We can see from the struct definitions there are two parameters we can adjust, CacheSize and BucketCount. But what do they mean? What values are appropriate? Well, there's no documentation anywhere to be found; for this you have to dig deep into kernel internals... or read what I'm about to share!
The stack cache structure is a hashmap lookup with linked list chaining. BucketCount is the number of buckets in this hashmap. The minimum and default value is 256 buckets, and the maximum 4096. The powers-of-2 definitions might lead you to think that hash codes are mapped to buckets using bitmasks, but this is not the case - it is using division. The simple hash algorithm used probably gets adequate entropy in the low bits, but it is likely better to pick a prime number rather than a power of 2 for your bucket count.

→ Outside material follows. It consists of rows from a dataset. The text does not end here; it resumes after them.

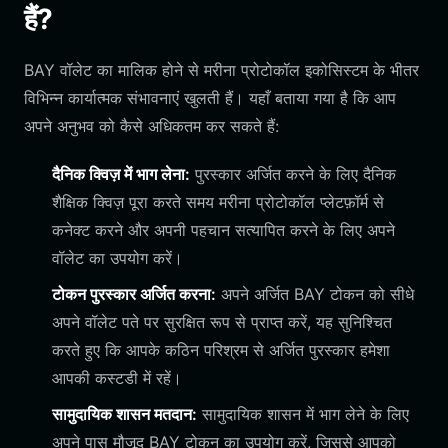
हैं?
BAY वॉलेट का मालिक होने से मरीना प्रोटोकॉल इकोसिस्टम के भीतर
विभिन्न कार्यात्मक संभावनाएं खुलती हैं। यहाँ बताया गया है कि आप
अपने अनुभव को कैसे अधिकतम कर सकते हैं:
दैनिक क्विज़ में भाग लेना:
पुरस्कार अर्जित करने के लिए दैनिक
शैक्षिक क्विज़ पूरा करते समय मरीना प्रोटोकॉल प्लेटफ़ॉर्म से
कनेक्ट करने और अपनी पहचान सत्यापित करने के लिए अपने
वॉलेट का उपयोग करें।
टोकन पुरस्कार अर्जित करना:
अपने अर्जित BAY टोकन को सीधे
अपने वॉलेट पते पर सुरक्षित रूप से प्राप्त करें, यह सुनिश्चित
करते हुए कि आपके कठिन परिश्रम से अर्जित पुरस्कार हमेशा
आपकी कस्टडी में रहें।
सामुदायिक शासन मतदान:
सामुदायिक शासन में भाग लेने के लिए
अपने पास मौजूद BAY टोकन का उपयोग करें, जिससे आपको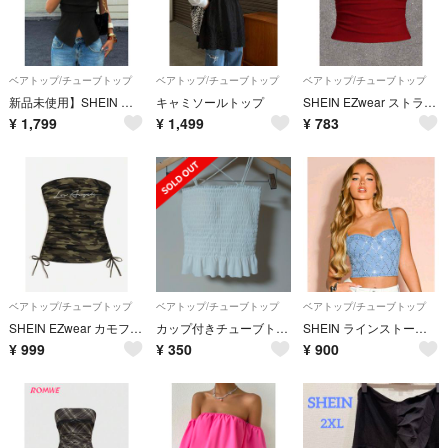
ベアトップ/チューブトップ
ベアトップ/チューブトップ
ベアトップ/チューブトップ
新品未使用】SHEIN ベアトップ ペプラム トップス ブラック
キャミソールトップ
SHEIN EZwear ストラップレス ソリッド チューブトップ
¥
1,799
¥
1,499
¥
783
ベアトップ/チューブトップ
ベアトップ/チューブトップ
ベアトップ/チューブトップ
SHEIN EZwear カモフラージュ柄 ドローストリングチューブトップ
カップ付きチューブトップ フリーサイズ
SHEIN ラインストーン デニム ビスチェ
¥
999
¥
350
¥
900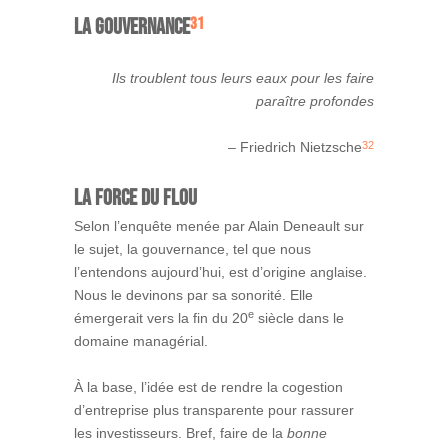
LA GOUVERNANCE
31
I
ls troublent tous leurs eaux pour les faire
paraître profondes
32
– Friedrich Nietzsche
La force du flou
Selon l’enquête menée par Alain Deneault sur
le sujet, la gouvernance, tel que nous
l’entendons aujourd’hui, est d’origine anglaise.
Nous le devinons par sa sonorité. Elle
e
émergerait vers la fin du 20
siècle dans le
domaine managérial.
À la base, l’idée est de rendre la cogestion
d’entreprise plus transparente pour rassurer
les investisseurs. Bref, faire de la
bonne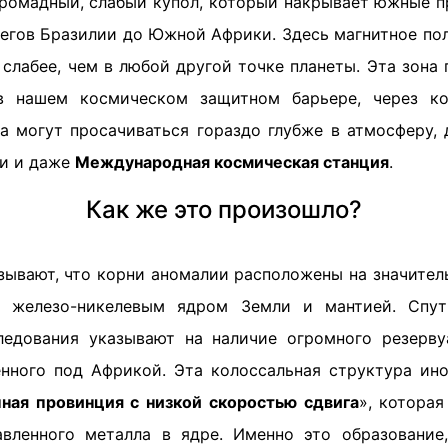
громадный, слабый купол, который накрывает южные п
регов Бразилии до Южной Африки. Здесь магнитное пол
 слабее, чем в любой другой точке планеты. Эта зона
в нашем космическом защитном барьере, через к
а могут просачиваться гораздо глубже в атмосферу, д
и и даже
Международная космическая станция
.
Как же это произошло?
зывают, что корни аномалии расположены на значитель
 железо-никелевым ядром Земли и мантией. Спу
ледования указывают на наличие огромного резерв
нного под Африкой. Эта колоссальная структура ино
ная провинция с низкой скоростью сдвига
», котора
вленного металла в ядре. Именно это образование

CacheSize is the total amount of memory that is allocated for entries within the hashmap. With a 64-bit kernel, the minimum & default size is 0x300000 bytes (3 MB), the maximum 0x3200000bytes (50 MB). This is all allocated upfront, using non-paged memory, in 0x128 byte pieces.
Both parameters are clamped rather than validated - that is, providing values outside of the defined ranges will simply select the nearest valid value rather than return an invalid parameter error.
The 0x128 byte pieces seems odd at first - how can 256 frame stack traces fit in there? That's barely 1 byte per frame! The answer is that each 0x128 byte piece holds only 32 frames; not only does the hashmap chain entries in linked lists, but the entries themselves are also linked lists of stack frames! This allows the kernel to optimize the number of stack traces that can be kept in the cache without requiring any dynamic allocations. However...
Each bucket is capped to 4 stack traces. When there is a successful lookup, the stack is moved to the front of the linked list, keeping the linked list in MRU order. When there is a miss, a new stack is added to the front, and if that would exceed 4 the tail is evicted. If there aren't enough free pieces to hold the new stack, a regular stack trace event is logged. I haven't followed that logic in too much depth, but it appears that undersizing your cache could lead to pathological cases where most of the cached traces are shallow stacks while the largest stacks don't get cached effectively. The cost of oversizing your cache on the other hand is just that a bit of non-paged memory hangs out in RAM for the duration of the trace at the tail end of the free list, never accessed. Though note that even if you have the maximum 4096 buckets, filled with 256 frame stacks, and 4096 cores concurrently each adding a new 256 frame stack to a different bucket, you will still only hit 46.25MB, so the 50MB cap is complete overkill. Likewise the 3MB for 256 buckets default is basically impossible to use. My quick spitball estimation is that 4MB per 1024 buckets should be more than sufficient for most applications.